Thanksgiving 2008. That Thanksgiving we were glued to the computer for days, watching online the grueling days of the unfolding saga of the terror attacks in Mumbai India, which culminated in a vicious attack on the Chabad House, known as “Nariman House”, where Rabbi Gabi and Rivky Holzberg were murdered in their home, along with all the guests there. They were legendary hosts, they were tremendously dedicated. Much has since been said about their hospitality and devotion, their welcome and warmth. The Jewish world, the state of Israel, felt that this was not an attack on one Chabad family’s home, but an attack on the entire Jewish people
The nanny at Nariman House named Sandra Samuel (with help from the cook – pictured holding the crying boy at his parents funeral) helped rescue the 2-year-old baby Moshe Holtzberg, spiriting him away from the terror attack and hostage crisis, saving his life. The images of Sandra emerging from the house with the baby boy captured the hearts of all of India and around the world. We all cried along with Moshe. It was one family’s tragic terrible loss that reverberated around the world.

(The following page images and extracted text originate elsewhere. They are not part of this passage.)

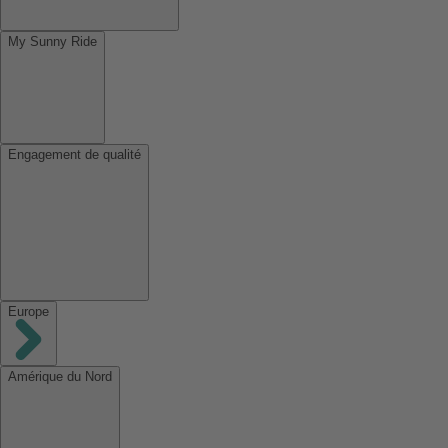
My Sunny Ride
Engagement de qualité
Europe
Amérique du Nord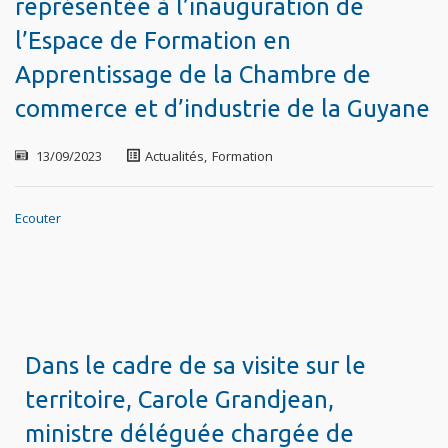
représentée à l’inauguration de
l’Espace de Formation en
Apprentissage de la Chambre de
commerce et d’industrie de la Guyane
13/09/2023
Actualités
,
Formation
Ecouter
Dans le cadre de sa visite sur le
territoire, Carole Grandjean,
ministre déléguée chargée de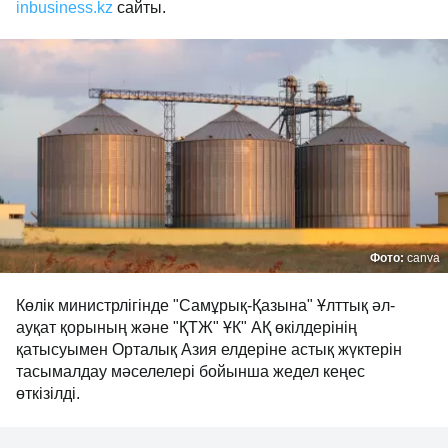
inbusiness.kz
сайты.
Фото:
canva
Көлік министрлігінде "Самұрық-Қазына" Ұлттық әл-
ауқат қорының және "ҚТЖ" ҰК" АҚ өкілдерінің
қатысуымен Орталық Азия елдеріне астық жүктерін
тасымалдау мәселелері бойынша жедел кеңес
өткізілді.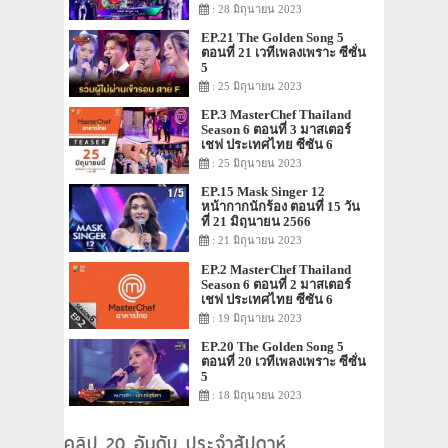
: 28 มิถุนายน 2023
EP.21 The Golden Song 5
ตอนที่ 21 เวทีเพลงเพราะ ซีซั่น
5
: 25 มิถุนายน 2023
EP.3 MasterChef Thailand
Season 6 ตอนที่ 3 มาสเตอร์
เชฟ ประเทศไทย ซีซัน 6
: 25 มิถุนายน 2023
EP.15 Mask Singer 12
หน้ากากนักร้อง ตอนที่ 15 วัน
ที่ 21 มิถุนายน 2566
: 21 มิถุนายน 2023
EP.2 MasterChef Thailand
Season 6 ตอนที่ 2 มาสเตอร์
เชฟ ประเทศไทย ซีซัน 6
: 19 มิถุนายน 2023
EP.20 The Golden Song 5
ตอนที่ 20 เวทีเพลงเพราะ ซีซั่น
5
: 18 มิถุนายน 2023
คลิป 20 อันดับ ประจำสัปดาห์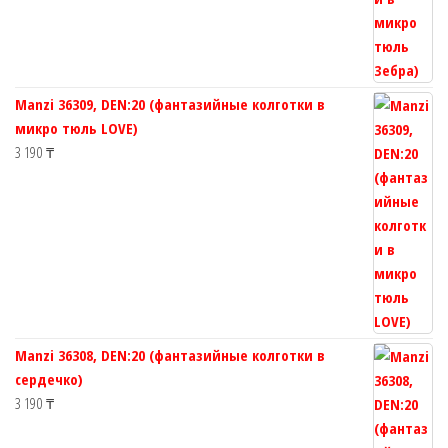
Manzi 36309, DEN:20 (фантазийные колготки в
микро тюль LOVE)
3 190
₸
Manzi 36308, DEN:20 (фантазийные колготки в
сердечко)
3 190
₸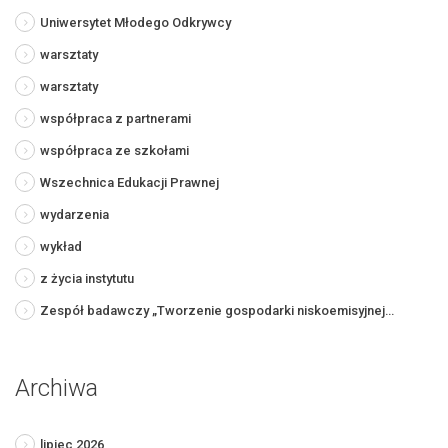
Uniwersytet Młodego Odkrywcy
warsztaty
warsztaty
współpraca z partnerami
współpraca ze szkołami
Wszechnica Edukacji Prawnej
wydarzenia
wykład
z życia instytutu
Zespół badawczy „Tworzenie gospodarki niskoemisyjnej…
Archiwa
lipiec 2026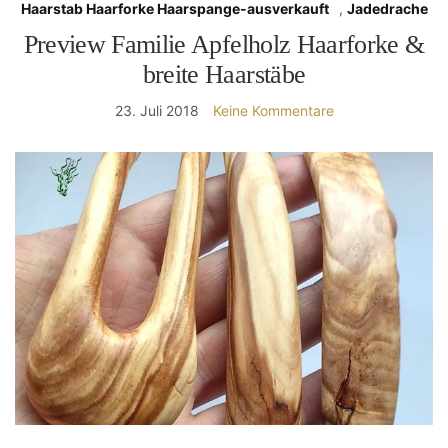
Haarstab Haarforke Haarspange-ausverkauft
,
Jadedrache
Preview Familie Apfelholz Haarforke &
breite Haarstäbe
23. Juli 2018
Keine Kommentare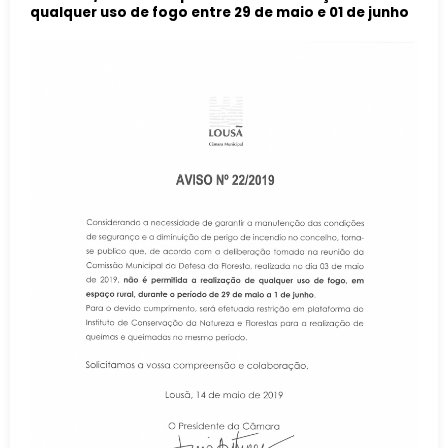
qualquer uso de fogo entre 29 de maio e 01 de junho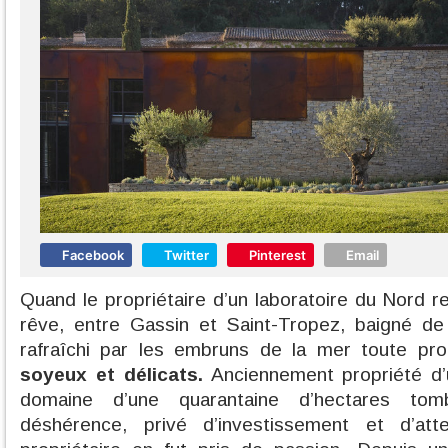
Facebook
Twitter
Pinterest
Email
Quand le propriétaire d’un laboratoire du Nord
rêve, entre Gassin et Saint-Tropez, baigné de 
rafraîchi par les embruns de la mer toute pro
soyeux et délicats.
Anciennement propriété d’
domaine d’une quarantaine d’hectares tom
déshérence, privé d’investissement et d’att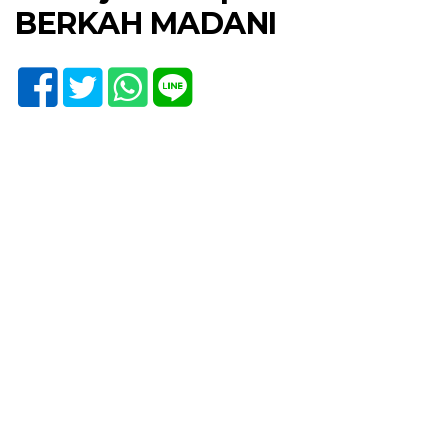
BERKAH MADANI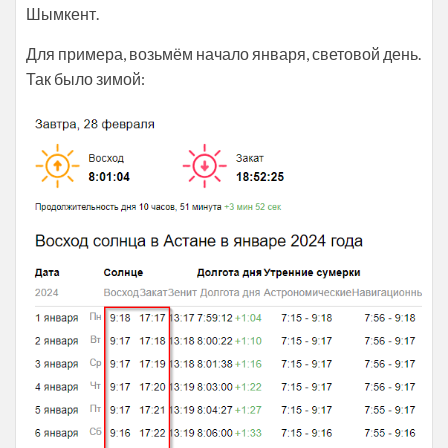
Шымкент.
Для примера, возьмём начало января, световой день.
Так было зимой: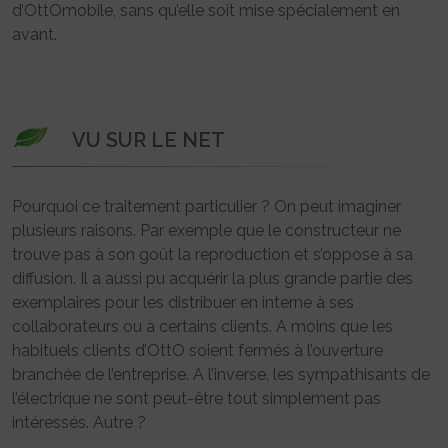
d’OttOmobile, sans qu’elle soit mise spécialement en
avant.
VU SUR LE NET
Pourquoi ce traitement particulier ? On peut imaginer
plusieurs raisons. Par exemple que le constructeur ne
trouve pas à son goût la reproduction et s’oppose à sa
diffusion. Il a aussi pu acquérir la plus grande partie des
exemplaires pour les distribuer en interne à ses
collaborateurs ou à certains clients. A moins que les
habituels clients d’OttO soient fermés à l’ouverture
branchée de l’entreprise. A l’inverse, les sympathisants de
l’électrique ne sont peut-être tout simplement pas
intéressés. Autre ?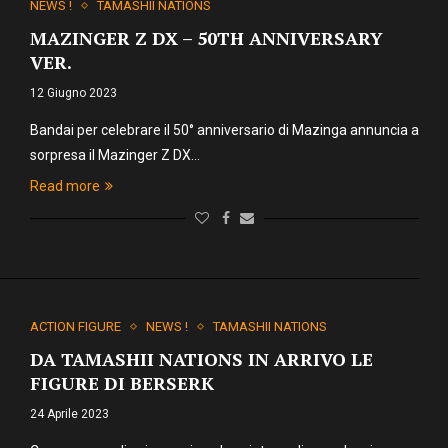
NEWS !
TAMASHII NATIONS
MAZINGER Z DX – 50TH ANNIVERSARY
VER.
12 Giugno 2023
Bandai per celebrare il 50° anniversario di Mazinga annuncia a
sorpresa il Mazinger Z DX…
Read more
ACTION FIGURE
NEWS !
TAMASHII NATIONS
DA TAMASHII NATIONS IN ARRIVO LE
FIGURE DI BERSERK
24 Aprile 2023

July 2017: India’s Prime Minister Narendra Modi visits Israel, and aside for all the officialdom and dealmaking made time to visit Moshe Holtzberg who is being raised by his maternal grandparents in Afula Israel. Mr. Modi told Moshe that in the future when Netanyahu will make a reciprocal trip to India, Moshe should come along to visit his native India.

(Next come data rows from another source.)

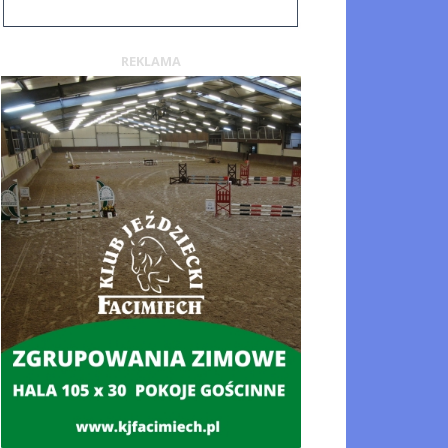
REKLAMA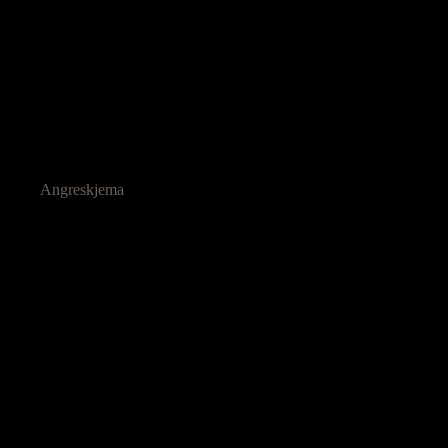
Angreskjema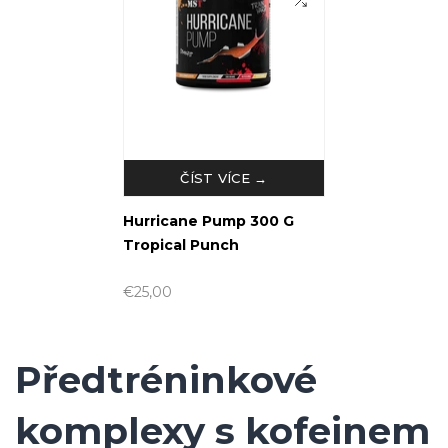
ČÍST VÍCE →
Hurricane Pump 300 G
Tropical Punch
€25,00
Předtréninkové
komplexy s kofeinem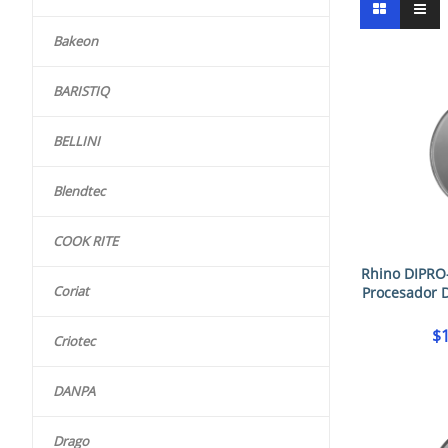
Bakeon
BARISTIQ
BELLINI
Blendtec
COOK RITE
Rhino DIPRO
Coriat
Procesador 
$
Criotec
DANPA
Drago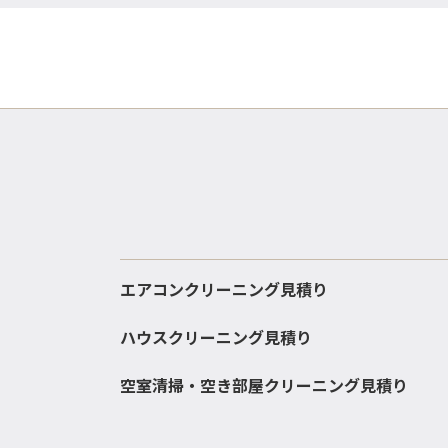
エアコンクリーニング見積り
ハウスクリーニング見積り
空室清掃・空き部屋クリーニング見積り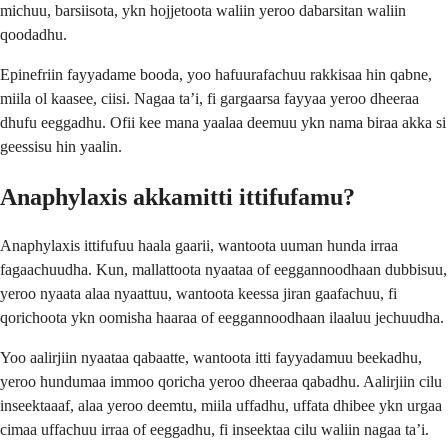
michuu, barsiisota, ykn hojjetoota waliin yeroo dabarsitan waliin
qoodadhu.
Epinefriin fayyadame booda, yoo hafuurafachuu rakkisaa hin qabne,
miila ol kaasee, ciisi. Nagaa ta’i, fi gargaarsa fayyaa yeroo dheeraa
dhufu eeggadhu. Ofii kee mana yaalaa deemuu ykn nama biraa akka si
geessisu hin yaalin.
Anaphylaxis akkamitti ittifufamu?
Anaphylaxis ittifufuu haala gaarii, wantoota uuman hunda irraa
fagaachuudha. Kun, mallattoota nyaataa of eeggannoodhaan dubbisuu,
yeroo nyaata alaa nyaattuu, wantoota keessa jiran gaafachuu, fi
qorichoota ykn oomisha haaraa of eeggannoodhaan ilaaluu jechuudha.
Yoo aalirjiin nyaataa qabaatte, wantoota itti fayyadamuu beekadhu,
yeroo hundumaa immoo qoricha yeroo dheeraa qabadhu. Aalirjiin cilu
inseektaaaf, alaa yeroo deemtu, miila uffadhu, uffata dhibee ykn urgaa
cimaa uffachuu irraa of eeggadhu, fi inseektaa cilu waliin nagaa ta’i.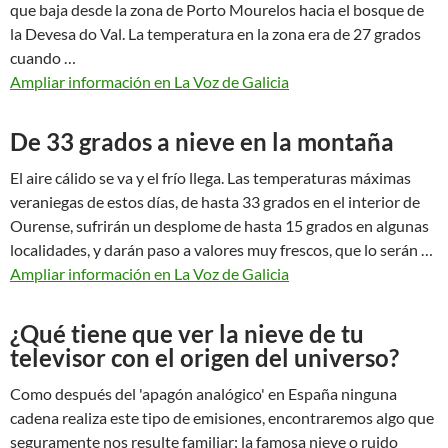
que baja desde la zona de Porto Mourelos hacia el bosque de
la Devesa do Val. La temperatura en la zona era de 27 grados
cuando …
Ampliar información en La Voz de Galicia
De 33 grados a nieve en la montaña
El aire cálido se va y el frío llega. Las temperaturas máximas
veraniegas de estos días, de hasta 33 grados en el interior de
Ourense, sufrirán un desplome de hasta 15 grados en algunas
localidades, y darán paso a valores muy frescos, que lo serán …
Ampliar información en La Voz de Galicia
¿Qué tiene que ver la nieve de tu
televisor con el origen del universo?
Como después del 'apagón analógico' en España ninguna
cadena realiza este tipo de emisiones, encontraremos algo que
seguramente nos resulte familiar: la famosa nieve o ruido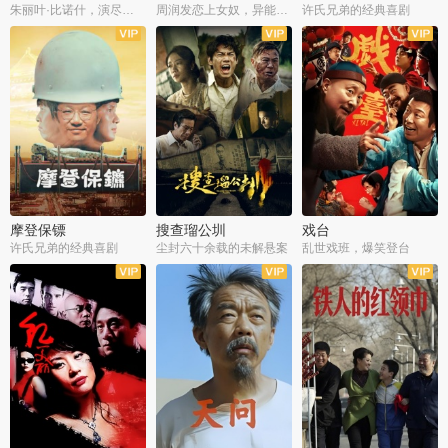
朱丽叶·比诺什，演尽失爱之痛
周润发恋上女奴，异能护体战邪派
许氏兄弟的经典喜剧
摩登保镖
搜查瑠公圳
戏台
许氏兄弟的经典喜剧
尘封六十余载的未解悬案
乱世戏班，爆笑登台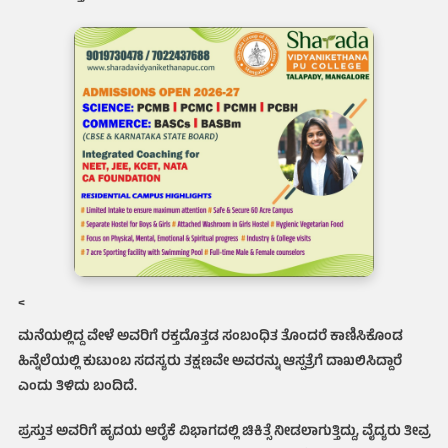
<
ಮನೆಯಲ್ಲಿದ್ದ ವೇಳೆ ಅವರಿಗೆ ರಕ್ತದೊತ್ತಡ ಸಂಬಂಧಿತ ತೊಂದರೆ ಕಾಣಿಸಿಕೊಂಡ
ಹಿನ್ನೆಲೆಯಲ್ಲಿ ಕುಟುಂಬ ಸದಸ್ಯರು ತಕ್ಷಣವೇ ಅವರನ್ನು ಆಸ್ಪತ್ರೆಗೆ ದಾಖಲಿಸಿದ್ದಾರೆ
ಎಂದು ತಿಳಿದು ಬಂದಿದೆ.
ಪ್ರಸ್ತುತ ಅವರಿಗೆ ಹೃದಯ ಆರೈಕೆ ವಿಭಾಗದಲ್ಲಿ ಚಿಕಿತ್ಸೆ ನೀಡಲಾಗುತ್ತಿದ್ದು, ವೈದ್ಯರು ತೀವ್ರ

January 2018. Israel’s Prime Minister Netanyahu visits India on an official state visit to continue the strengthening of ties between the two countries. And he brings Moshe along with him. They toured the Nariman House where Moshe was born and raised as a toddler and where his parents were brutally murdered by terrorists. At the doorway of his old bedroom the nanny Sandra (who rescued Moshe in 2008 and accompanied him to Israel) found the height markings by Moshe’s late mother Rivka. So Bibi Netanyahu has Moshe stand by the same doorpost again and marks a line on the wall where his height stands today. And above that line Bibi writes: “Moshe ben Am Yisrael – Moshe the son of the Jewish People.”

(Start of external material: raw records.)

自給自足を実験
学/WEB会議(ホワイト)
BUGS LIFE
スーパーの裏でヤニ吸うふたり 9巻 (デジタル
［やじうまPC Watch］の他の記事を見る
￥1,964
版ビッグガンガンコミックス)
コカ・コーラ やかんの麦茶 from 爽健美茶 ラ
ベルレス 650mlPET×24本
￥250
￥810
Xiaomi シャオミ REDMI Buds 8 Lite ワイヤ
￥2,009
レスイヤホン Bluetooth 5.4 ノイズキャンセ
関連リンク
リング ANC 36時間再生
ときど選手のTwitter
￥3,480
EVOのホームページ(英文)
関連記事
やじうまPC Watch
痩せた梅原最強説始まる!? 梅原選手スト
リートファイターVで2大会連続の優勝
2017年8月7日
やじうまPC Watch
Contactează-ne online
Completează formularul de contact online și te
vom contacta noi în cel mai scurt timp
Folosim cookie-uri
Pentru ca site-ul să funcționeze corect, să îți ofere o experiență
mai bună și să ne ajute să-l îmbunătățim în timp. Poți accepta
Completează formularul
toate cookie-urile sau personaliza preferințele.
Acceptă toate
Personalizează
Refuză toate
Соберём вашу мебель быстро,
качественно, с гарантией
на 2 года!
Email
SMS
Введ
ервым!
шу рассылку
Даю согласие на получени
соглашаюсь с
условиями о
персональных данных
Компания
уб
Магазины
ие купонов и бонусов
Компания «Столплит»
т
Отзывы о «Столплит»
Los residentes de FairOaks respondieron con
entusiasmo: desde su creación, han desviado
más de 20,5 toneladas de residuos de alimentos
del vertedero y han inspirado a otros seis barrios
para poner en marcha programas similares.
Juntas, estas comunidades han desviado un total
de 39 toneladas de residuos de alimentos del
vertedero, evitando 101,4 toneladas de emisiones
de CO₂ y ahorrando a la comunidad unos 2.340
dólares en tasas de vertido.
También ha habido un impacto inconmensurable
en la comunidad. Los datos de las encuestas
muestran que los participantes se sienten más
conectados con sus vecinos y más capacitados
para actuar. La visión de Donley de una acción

Indeed, this description is true of each of us! Yes, we are children of our parents, and we each have our own lives that we lead and things we keep busy with, but we ought to remember that we all are: the sons and daughters of the Jewish people. We carry a legacy, each of us represents all of us.
The Lubavitcher Rebbe (whose anniversary of leadership Chabad celebrates today, on Yud – the 10th of – Shvat) was a big proponent of this. His public letters would be addressed to: “The Sons and Daughters of the Jewish People, wherever they may be.” It was how the Rebbe saw each Jew.
This video is one vivid memory of mine, of the Rebbe saying something along these lines. It was Lag B’Omer of 1987, one year after my Bar-Mitzvah. Chabad would make a huge colorful parade closing off Eastern Parkway in Brooklyn, with floats and banners and lots of Jewish themes. The Rebbe would come out of his “770” synagogue to a platform and address the crowd and also review the marchers and floats. See this 1-minute “Last but not Least!” video clip of how the Rebbe referred to the children at the parade: “the boys and the girls… sons of Abraham, Isaac and Jacob, daughters of Sara, Rivka, Rachel and Leah!”